*Exercise objective*
Pick every line from the data that holds the word "Firewall".

(Dataset records)
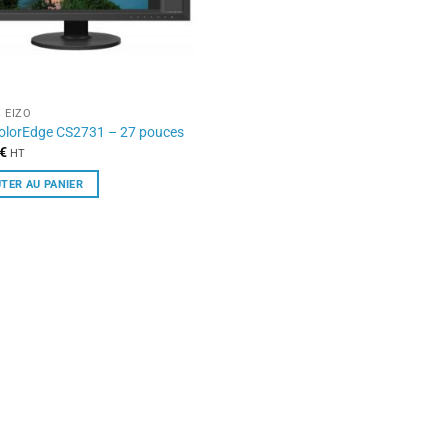
 EIZO
olorEdge CS2731 – 27 pouces
€
HT
TER AU PANIER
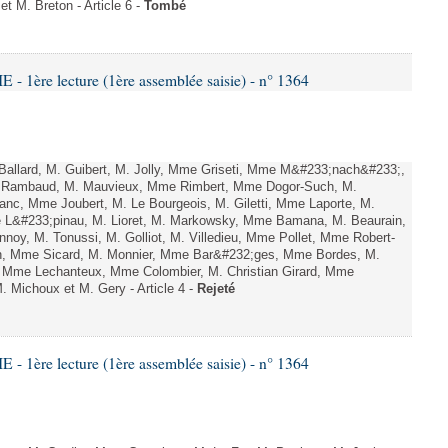
 M. Breton - Article 6 -
Tombé
 1ère lecture (1ère assemblée saisie) - n° 1364
llard, M. Guibert, M. Jolly, Mme Griseti, Mme M&#233;nach&#233;,
 Rambaud, M. Mauvieux, Mme Rimbert, Mme Dogor-Such, M.
nc, Mme Joubert, M. Le Bourgeois, M. Giletti, Mme Laporte, M.
 de L&#233;pinau, M. Lioret, M. Markowsky, Mme Bamana, M. Beaurain,
oy, M. Tonussi, M. Golliot, M. Villedieu, Mme Pollet, Mme Robert-
an, Mme Sicard, M. Monnier, Mme Bar&#232;ges, Mme Bordes, M.
, Mme Lechanteux, Mme Colombier, M. Christian Girard, Mme
 Michoux et M. Gery - Article 4 -
Rejeté
 1ère lecture (1ère assemblée saisie) - n° 1364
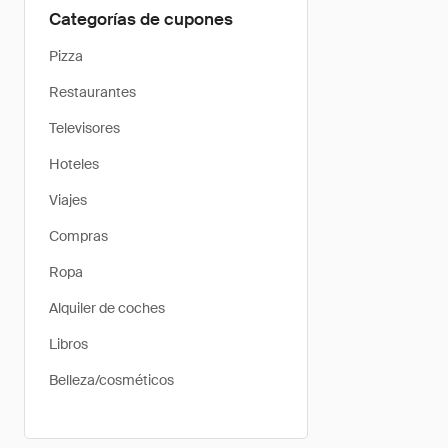
Categorías de cupones
Pizza
Restaurantes
Televisores
Hoteles
Viajes
Compras
Ropa
Alquiler de coches
Libros
Belleza/cosméticos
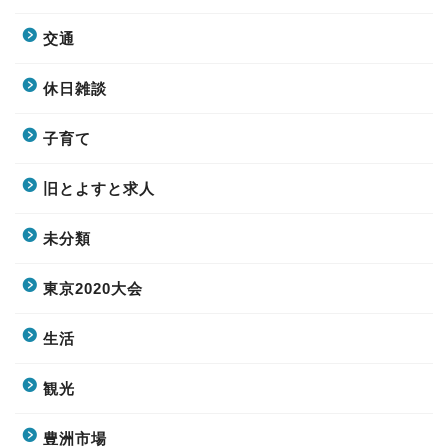
交通
休日雑談
子育て
旧とよすと求人
未分類
東京2020大会
生活
観光
豊洲市場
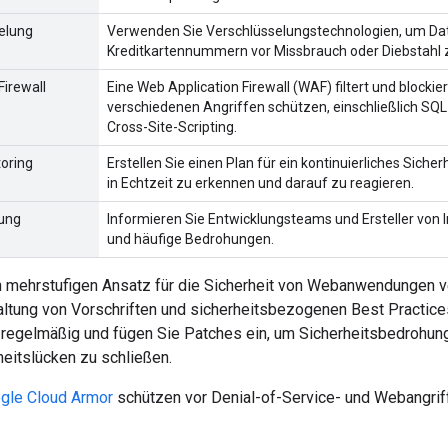
elung
Verwenden Sie Verschlüsselungstechnologien, um Da
Kreditkartennummern vor Missbrauch oder Diebstahl 
Firewall
Eine Web Application Firewall (WAF) filtert und blockie
verschiedenen Angriffen schützen, einschließlich SQL-
Cross-Site-Scripting.
oring
Erstellen Sie einen Plan für ein kontinuierliches Sic
in Echtzeit zu erkennen und darauf zu reagieren.
lung
Informieren Sie Entwicklungsteams und Ersteller von In
und häufige Bedrohungen.
en mehrstufigen Ansatz für die Sicherheit von Webanwendungen ve
altung von Vorschriften und sicherheitsbezogenen Best Practice
regelmäßig und fügen Sie Patches ein, um Sicherheitsbedrohung
eitslücken zu schließen.
gle Cloud Armor
schützen vor Denial-of-Service- und Webangrif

*Task answer*
Firewall
Eine Web Application Firewall (WAF) filtert und blockie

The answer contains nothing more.